The model achieved an overall accuracy of **63%**. While a significant improvement over the V1 baseline, its performance remains limited. 

The confusion matrix reveals a key weakness: massive confusion between `paper` and `scissors`. When the gesture was `scissors`, the model incorrectly predicted it as `paper` 24 times. The model has learned some distinct features (like the closed fist for `rock`, giving it high precision), but it lacks the sophistication to differentiate between the more nuanced open-fingered gestures. This demonstrates the inherent difficulty of training a deep network from scratch on a limited dataset, even a clean one.

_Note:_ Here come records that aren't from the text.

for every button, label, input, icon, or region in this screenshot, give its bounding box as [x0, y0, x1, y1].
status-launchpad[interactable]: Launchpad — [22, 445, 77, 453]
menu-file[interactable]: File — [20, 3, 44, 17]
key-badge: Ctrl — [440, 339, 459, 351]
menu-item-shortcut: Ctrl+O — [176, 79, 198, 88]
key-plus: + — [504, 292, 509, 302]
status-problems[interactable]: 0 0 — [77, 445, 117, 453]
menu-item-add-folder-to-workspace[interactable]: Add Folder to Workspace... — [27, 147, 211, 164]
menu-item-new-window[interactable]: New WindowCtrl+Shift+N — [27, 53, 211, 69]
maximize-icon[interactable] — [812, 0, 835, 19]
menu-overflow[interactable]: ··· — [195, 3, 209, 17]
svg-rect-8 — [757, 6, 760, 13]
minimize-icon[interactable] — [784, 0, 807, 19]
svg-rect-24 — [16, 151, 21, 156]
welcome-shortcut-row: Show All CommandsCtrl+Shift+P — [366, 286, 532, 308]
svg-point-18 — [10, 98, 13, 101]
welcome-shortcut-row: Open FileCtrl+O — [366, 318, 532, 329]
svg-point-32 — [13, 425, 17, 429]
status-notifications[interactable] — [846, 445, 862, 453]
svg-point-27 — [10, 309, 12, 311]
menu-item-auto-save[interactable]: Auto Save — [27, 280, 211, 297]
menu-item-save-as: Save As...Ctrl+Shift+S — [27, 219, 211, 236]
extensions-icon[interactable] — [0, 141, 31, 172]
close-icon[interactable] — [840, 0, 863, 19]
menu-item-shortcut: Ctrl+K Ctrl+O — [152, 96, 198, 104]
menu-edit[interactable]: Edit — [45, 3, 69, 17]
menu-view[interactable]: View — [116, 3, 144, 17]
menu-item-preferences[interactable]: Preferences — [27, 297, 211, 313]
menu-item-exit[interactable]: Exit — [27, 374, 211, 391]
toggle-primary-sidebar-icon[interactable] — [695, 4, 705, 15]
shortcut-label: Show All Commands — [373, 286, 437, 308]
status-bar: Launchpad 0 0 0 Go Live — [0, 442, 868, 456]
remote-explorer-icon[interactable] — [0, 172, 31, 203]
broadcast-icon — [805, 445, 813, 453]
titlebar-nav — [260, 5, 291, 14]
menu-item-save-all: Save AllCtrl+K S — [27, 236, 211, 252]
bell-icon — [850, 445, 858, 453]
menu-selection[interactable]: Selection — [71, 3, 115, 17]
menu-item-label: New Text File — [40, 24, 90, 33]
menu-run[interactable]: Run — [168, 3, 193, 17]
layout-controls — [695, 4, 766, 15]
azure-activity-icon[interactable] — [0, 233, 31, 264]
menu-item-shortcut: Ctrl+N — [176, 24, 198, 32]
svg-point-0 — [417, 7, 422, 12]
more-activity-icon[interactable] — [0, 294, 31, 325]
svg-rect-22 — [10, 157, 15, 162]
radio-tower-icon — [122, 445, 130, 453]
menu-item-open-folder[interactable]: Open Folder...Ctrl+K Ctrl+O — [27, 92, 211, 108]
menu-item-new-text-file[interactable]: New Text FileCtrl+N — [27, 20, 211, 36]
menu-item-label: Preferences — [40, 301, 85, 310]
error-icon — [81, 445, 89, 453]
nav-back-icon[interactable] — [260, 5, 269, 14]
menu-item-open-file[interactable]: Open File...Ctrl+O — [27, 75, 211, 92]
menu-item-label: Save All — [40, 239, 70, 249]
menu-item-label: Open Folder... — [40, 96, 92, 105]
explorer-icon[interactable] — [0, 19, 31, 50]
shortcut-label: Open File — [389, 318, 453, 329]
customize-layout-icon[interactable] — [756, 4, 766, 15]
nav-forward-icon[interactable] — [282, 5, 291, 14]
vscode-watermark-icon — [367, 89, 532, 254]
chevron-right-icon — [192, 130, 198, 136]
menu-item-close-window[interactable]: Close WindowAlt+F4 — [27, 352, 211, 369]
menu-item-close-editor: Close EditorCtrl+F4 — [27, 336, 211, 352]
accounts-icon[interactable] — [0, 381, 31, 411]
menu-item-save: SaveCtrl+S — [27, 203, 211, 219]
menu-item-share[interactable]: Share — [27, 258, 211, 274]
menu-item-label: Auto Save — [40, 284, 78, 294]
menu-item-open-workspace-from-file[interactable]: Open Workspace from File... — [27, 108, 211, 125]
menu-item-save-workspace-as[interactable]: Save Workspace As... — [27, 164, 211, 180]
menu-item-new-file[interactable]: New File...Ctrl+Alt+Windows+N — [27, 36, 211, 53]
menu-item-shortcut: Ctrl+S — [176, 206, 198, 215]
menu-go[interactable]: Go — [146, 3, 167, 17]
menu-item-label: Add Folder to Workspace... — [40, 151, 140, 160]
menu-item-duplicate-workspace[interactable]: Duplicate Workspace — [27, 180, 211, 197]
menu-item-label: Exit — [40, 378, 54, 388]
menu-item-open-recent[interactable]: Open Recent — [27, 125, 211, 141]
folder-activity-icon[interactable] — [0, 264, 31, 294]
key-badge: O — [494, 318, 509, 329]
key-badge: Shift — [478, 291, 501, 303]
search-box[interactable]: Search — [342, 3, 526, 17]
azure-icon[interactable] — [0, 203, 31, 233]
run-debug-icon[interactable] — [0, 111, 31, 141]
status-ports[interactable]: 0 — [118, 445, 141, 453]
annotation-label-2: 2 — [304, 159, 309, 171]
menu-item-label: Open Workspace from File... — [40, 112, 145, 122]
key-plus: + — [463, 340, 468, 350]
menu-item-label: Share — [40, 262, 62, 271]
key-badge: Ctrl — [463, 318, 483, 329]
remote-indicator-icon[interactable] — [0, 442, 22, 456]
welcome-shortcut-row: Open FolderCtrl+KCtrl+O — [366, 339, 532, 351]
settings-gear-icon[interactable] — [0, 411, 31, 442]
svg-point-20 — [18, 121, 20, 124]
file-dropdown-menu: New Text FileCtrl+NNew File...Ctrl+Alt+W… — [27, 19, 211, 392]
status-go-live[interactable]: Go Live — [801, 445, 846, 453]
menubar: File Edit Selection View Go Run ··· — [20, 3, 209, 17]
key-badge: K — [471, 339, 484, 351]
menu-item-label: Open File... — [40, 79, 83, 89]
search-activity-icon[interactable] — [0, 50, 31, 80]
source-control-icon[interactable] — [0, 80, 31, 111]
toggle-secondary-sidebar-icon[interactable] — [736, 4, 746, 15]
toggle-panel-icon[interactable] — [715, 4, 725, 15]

## 2. Evaluation of Model #2-V2 (Transfer Learning)

In [None]:
# Load the model
transfer_model = tf.keras.models.load_model(TRANSFER_MODEL_PATH)

# Generate predictions
y_pred_transfer = np.argmax(transfer_model.predict(test_generator), axis=1)

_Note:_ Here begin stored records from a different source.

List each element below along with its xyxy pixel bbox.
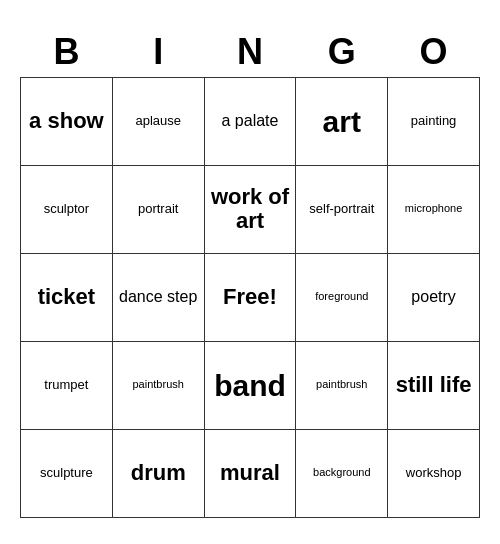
header-i: I — [112, 27, 204, 78]
list-item: dance step — [112, 253, 204, 341]
list-item: sculptor — [21, 165, 113, 253]
list-item: Free! — [204, 253, 296, 341]
cell-text: paintbrush — [300, 346, 383, 425]
list-item: mural — [204, 429, 296, 517]
header-row: B I N G O — [21, 27, 480, 78]
list-item: art — [296, 77, 388, 165]
cell-text: background — [300, 434, 383, 513]
cell-text: microphone — [392, 170, 475, 249]
cell-text: ticket — [25, 258, 108, 337]
table-row: a showaplausea palateartpainting — [21, 77, 480, 165]
cell-text: sculptor — [25, 170, 108, 249]
list-item: a show — [21, 77, 113, 165]
cell-text: portrait — [117, 170, 200, 249]
cell-text: aplause — [117, 82, 200, 161]
list-item: background — [296, 429, 388, 517]
list-item: trumpet — [21, 341, 113, 429]
bingo-table: B I N G O a showaplausea palateartpainti… — [20, 27, 480, 518]
table-row: sculpturedrummuralbackgroundworkshop — [21, 429, 480, 517]
bingo-card: B I N G O a showaplausea palateartpainti… — [10, 17, 490, 528]
cell-text: painting — [392, 82, 475, 161]
cell-text: foreground — [300, 258, 383, 337]
cell-text: work of art — [209, 170, 292, 249]
cell-text: art — [300, 82, 383, 161]
list-item: self-portrait — [296, 165, 388, 253]
cell-text: a show — [25, 82, 108, 161]
list-item: a palate — [204, 77, 296, 165]
cell-text: drum — [117, 434, 200, 513]
cell-text: workshop — [392, 434, 475, 513]
list-item: painting — [388, 77, 480, 165]
table-row: sculptorportraitwork of artself-portrait… — [21, 165, 480, 253]
header-n: N — [204, 27, 296, 78]
cell-text: paintbrush — [117, 346, 200, 425]
cell-text: self-portrait — [300, 170, 383, 249]
list-item: work of art — [204, 165, 296, 253]
header-o: O — [388, 27, 480, 78]
list-item: poetry — [388, 253, 480, 341]
cell-text: Free! — [209, 258, 292, 337]
cell-text: poetry — [392, 258, 475, 337]
cell-text: sculpture — [25, 434, 108, 513]
list-item: paintbrush — [112, 341, 204, 429]
cell-text: mural — [209, 434, 292, 513]
list-item: aplause — [112, 77, 204, 165]
list-item: workshop — [388, 429, 480, 517]
header-b: B — [21, 27, 113, 78]
table-row: trumpetpaintbrushbandpaintbrushstill lif… — [21, 341, 480, 429]
cell-text: still life — [392, 346, 475, 425]
cell-text: trumpet — [25, 346, 108, 425]
cell-text: band — [209, 346, 292, 425]
list-item: foreground — [296, 253, 388, 341]
bingo-body: a showaplausea palateartpaintingsculptor… — [21, 77, 480, 517]
table-row: ticketdance stepFree!foregroundpoetry — [21, 253, 480, 341]
header-g: G — [296, 27, 388, 78]
list-item: paintbrush — [296, 341, 388, 429]
list-item: microphone — [388, 165, 480, 253]
cell-text: dance step — [117, 258, 200, 337]
list-item: ticket — [21, 253, 113, 341]
list-item: still life — [388, 341, 480, 429]
list-item: sculpture — [21, 429, 113, 517]
list-item: portrait — [112, 165, 204, 253]
cell-text: a palate — [209, 82, 292, 161]
list-item: band — [204, 341, 296, 429]
list-item: drum — [112, 429, 204, 517]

# Print Classification Report
print("Classification Report for Transfer Learning Model (V2 Data):")
print(classification_report(y_true, y_pred_transfer, target_names=class_names))

# Display Confusion Matrix
cm_transfer = confusion_matrix(y_true, y_pred_transfer)
plt.figure(figsize=(8, 6))
sns.heatmap(cm_transfer, annot=True, fmt='d', cmap='Blues', xticklabels=class_names, yticklabels=class_names)
plt.title('Confusion Matrix - Transfer Model (V2 Data)')
plt.ylabel('Actual')
plt.xlabel('Predicted')
plt.show()

### Analysis of Transfer Learning Model (V2)

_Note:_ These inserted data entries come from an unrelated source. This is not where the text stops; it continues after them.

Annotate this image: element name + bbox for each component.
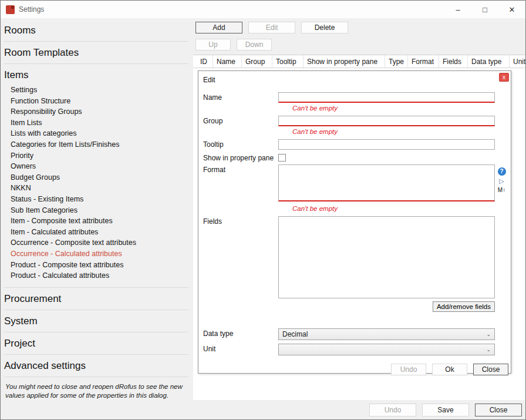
toolbar-row-1: Add Edit Delete (193, 18, 525, 33)
items-subsection-list: Settings Function Structure Responsibili… (11, 85, 188, 281)
tooltip-row: Tooltip (203, 139, 508, 150)
format-tools: ? ▷ M↑ (495, 164, 508, 203)
group-validation-message: Can't be empty (292, 128, 508, 135)
add-button[interactable]: Add (195, 22, 242, 33)
section-room-templates: Room Templates (4, 42, 188, 64)
unit-label: Unit (203, 344, 278, 355)
fields-label: Fields (203, 216, 278, 300)
footer-save-button[interactable]: Save (422, 404, 469, 416)
column-header-unit[interactable]: Unit (510, 55, 525, 68)
format-field[interactable] (278, 164, 495, 201)
expand-icon[interactable]: M↑ (498, 187, 505, 193)
section-rooms: Rooms (4, 19, 188, 42)
sidebar-item-occurrence-composite-text-attributes[interactable]: Occurrence - Composite text attributes (11, 237, 188, 248)
sidebar-item-budget-groups[interactable]: Budget Groups (11, 172, 188, 183)
sidebar-item-product-composite-text-attributes[interactable]: Product - Composite text attributes (11, 260, 188, 271)
section-project: Project (4, 332, 188, 355)
add-remove-fields-row: Add/remove fields (278, 301, 495, 312)
show-in-property-pane-checkbox[interactable] (278, 154, 286, 162)
name-row: Name (203, 92, 508, 103)
sidebar-item-occurrence-calculated-attributes[interactable]: Occurrence - Calculated attributes (11, 248, 188, 260)
sidebar-item-lists-with-categories[interactable]: Lists with categories (11, 128, 188, 139)
dialog-undo-button[interactable]: Undo (391, 364, 426, 375)
settings-window: Settings – □ ✕ Rooms Room Templates Item… (0, 0, 526, 420)
help-icon[interactable]: ? (498, 167, 506, 176)
name-field[interactable] (278, 92, 495, 103)
column-header-group[interactable]: Group (242, 55, 272, 68)
show-in-property-pane-row: Show in property pane (203, 153, 508, 162)
sidebar-item-status-existing-items[interactable]: Status - Existing Items (11, 194, 188, 205)
sidebar-heading-procurement[interactable]: Procurement (4, 293, 188, 305)
section-system: System (4, 310, 188, 332)
footer-undo-button[interactable]: Undo (369, 404, 416, 416)
sidebar-item-product-calculated-attributes[interactable]: Product - Calculated attributes (11, 270, 188, 281)
edit-dialog-title: Edit (203, 76, 508, 84)
dialog-close-icon[interactable]: x (499, 73, 509, 82)
section-advanced-settings: Advanced settings (4, 355, 188, 377)
sidebar-item-owners[interactable]: Owners (11, 161, 188, 172)
sidebar-heading-project[interactable]: Project (4, 338, 188, 350)
sidebar-item-item-lists[interactable]: Item Lists (11, 117, 188, 129)
unit-row: Unit ⌄ (203, 344, 508, 355)
app-icon (6, 5, 15, 14)
fields-row: Fields (203, 216, 508, 300)
titlebar: Settings – □ ✕ (1, 1, 525, 18)
column-header-fields[interactable]: Fields (439, 55, 468, 68)
run-icon[interactable]: ▷ (499, 178, 504, 184)
column-header-tooltip[interactable]: Tooltip (272, 55, 304, 68)
section-items: Items Settings Function Structure Respon… (4, 64, 188, 288)
sidebar-heading-advanced-settings[interactable]: Advanced settings (4, 360, 188, 372)
format-label: Format (203, 164, 278, 203)
column-header-id[interactable]: ID (197, 55, 213, 68)
sidebar-item-sub-item-categories[interactable]: Sub Item Categories (11, 205, 188, 216)
group-field[interactable] (278, 116, 495, 126)
column-header-show-in-property-pane[interactable]: Show in property pane (304, 55, 385, 68)
edit-button[interactable]: Edit (248, 22, 295, 33)
toolbar-row-2: Up Down (193, 33, 525, 55)
sidebar-heading-system[interactable]: System (4, 315, 188, 327)
sidebar-restart-note: You might need to close and reopen dRofu… (4, 377, 188, 401)
chevron-down-icon: ⌄ (486, 347, 491, 352)
delete-button[interactable]: Delete (301, 22, 348, 33)
close-icon[interactable]: ✕ (498, 1, 525, 18)
column-header-name[interactable]: Name (213, 55, 242, 68)
minimize-icon[interactable]: – (444, 1, 471, 18)
edit-form: Name Can't be empty Group Can't be empty… (203, 92, 508, 375)
sidebar-item-categories-for-item-lists[interactable]: Categories for Item Lists/Finishes (11, 139, 188, 150)
up-button[interactable]: Up (195, 39, 231, 51)
content-pane: Add Edit Delete Up Down ID Name Group To… (193, 18, 525, 419)
settings-sidebar: Rooms Room Templates Items Settings Func… (1, 18, 193, 419)
sidebar-item-function-structure[interactable]: Function Structure (11, 96, 188, 107)
tooltip-label: Tooltip (203, 139, 278, 150)
column-header-type[interactable]: Type (385, 55, 408, 68)
footer-bar: Undo Save Close (193, 400, 525, 419)
table-header-row: ID Name Group Tooltip Show in property p… (193, 55, 525, 68)
dialog-close-button[interactable]: Close (473, 364, 508, 375)
dialog-ok-button[interactable]: Ok (432, 364, 467, 375)
add-remove-fields-button[interactable]: Add/remove fields (433, 301, 495, 312)
unit-select[interactable]: ⌄ (278, 344, 495, 355)
footer-close-button[interactable]: Close (475, 404, 522, 416)
down-button[interactable]: Down (237, 39, 272, 51)
window-controls: – □ ✕ (444, 1, 525, 18)
data-type-select[interactable]: Decimal ⌄ (278, 328, 495, 340)
column-header-data-type[interactable]: Data type (468, 55, 510, 68)
sidebar-item-settings[interactable]: Settings (11, 85, 188, 96)
sidebar-item-priority[interactable]: Priority (11, 150, 188, 162)
sidebar-heading-room-templates[interactable]: Room Templates (4, 47, 188, 59)
sidebar-item-item-calculated-attributes[interactable]: Item - Calculated attributes (11, 227, 188, 238)
show-in-property-pane-label: Show in property pane (203, 153, 278, 162)
edit-dialog: Edit x Name Can't be empty Group Can't b… (198, 70, 511, 374)
sidebar-item-nkkn[interactable]: NKKN (11, 183, 188, 194)
sidebar-item-item-composite-text-attributes[interactable]: Item - Composite text attributes (11, 216, 188, 227)
fields-field[interactable] (278, 216, 495, 298)
sidebar-heading-rooms[interactable]: Rooms (4, 25, 188, 36)
maximize-icon[interactable]: □ (471, 1, 498, 18)
tooltip-field[interactable] (278, 139, 495, 150)
sidebar-heading-items[interactable]: Items (4, 69, 188, 81)
column-header-format[interactable]: Format (408, 55, 439, 68)
window-title: Settings (19, 5, 44, 14)
sidebar-item-responsibility-groups[interactable]: Responsibility Groups (11, 106, 188, 117)
group-label: Group (203, 116, 278, 126)
format-row: Format ? ▷ M↑ (203, 164, 508, 203)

The transfer learning model achieved a final accuracy of **74%**. While numerically lower than the 83% achieved on the flawed V1 data, this result represents a more significant and successful outcome.

The model is now **more balanced and robust**. Critically, the F1-score for the previously problematic `scissors` class has improved to **0.75**. By removing the background "cheat" from the V1 data, the model was forced to solve the harder, correct problem. This 74% score reflects a **genuine understanding** of the hand gestures, proven by its more equitable performance across all classes. This demonstrates the critical principle that a lower accuracy on the correct problem is more valuable than a high accuracy on the wrong one.